◆ **TASK ITEM**
Please write out exactly the lines of the data below from the line holding "Nakonec ozdobíme oříšky či něčím, co mají" through the line holding "např. slunečnicový.", and leave out the rest.

◆ **ENTRIES PROVIDED**
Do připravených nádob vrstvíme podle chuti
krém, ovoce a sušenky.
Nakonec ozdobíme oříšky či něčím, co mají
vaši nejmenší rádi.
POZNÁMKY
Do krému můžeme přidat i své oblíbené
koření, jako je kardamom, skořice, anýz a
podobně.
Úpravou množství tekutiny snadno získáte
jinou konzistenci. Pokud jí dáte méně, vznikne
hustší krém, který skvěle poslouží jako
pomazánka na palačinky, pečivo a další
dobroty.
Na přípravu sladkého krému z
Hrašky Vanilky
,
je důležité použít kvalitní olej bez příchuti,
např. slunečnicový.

---

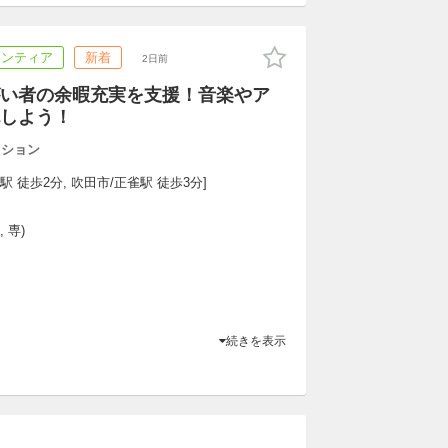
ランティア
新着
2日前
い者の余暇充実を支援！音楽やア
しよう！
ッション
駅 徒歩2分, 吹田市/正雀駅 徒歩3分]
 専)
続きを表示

◆ **TASK RESPONSE**
Nakonec ozdobíme oříšky či něčím, co mají
vaši nejmenší rádi.
POZNÁMKY
Do krému můžeme přidat i své oblíbené
koření, jako je kardamom, skořice, anýz a
podobně.
Úpravou množství tekutiny snadno získáte
jinou konzistenci. Pokud jí dáte méně, vznikne
hustší krém, který skvěle poslouží jako
pomazánka na palačinky, pečivo a další
dobroty.
Na přípravu sladkého krému z
Hrašky Vanilky
,
je důležité použít kvalitní olej bez příchuti,
např. slunečnicový.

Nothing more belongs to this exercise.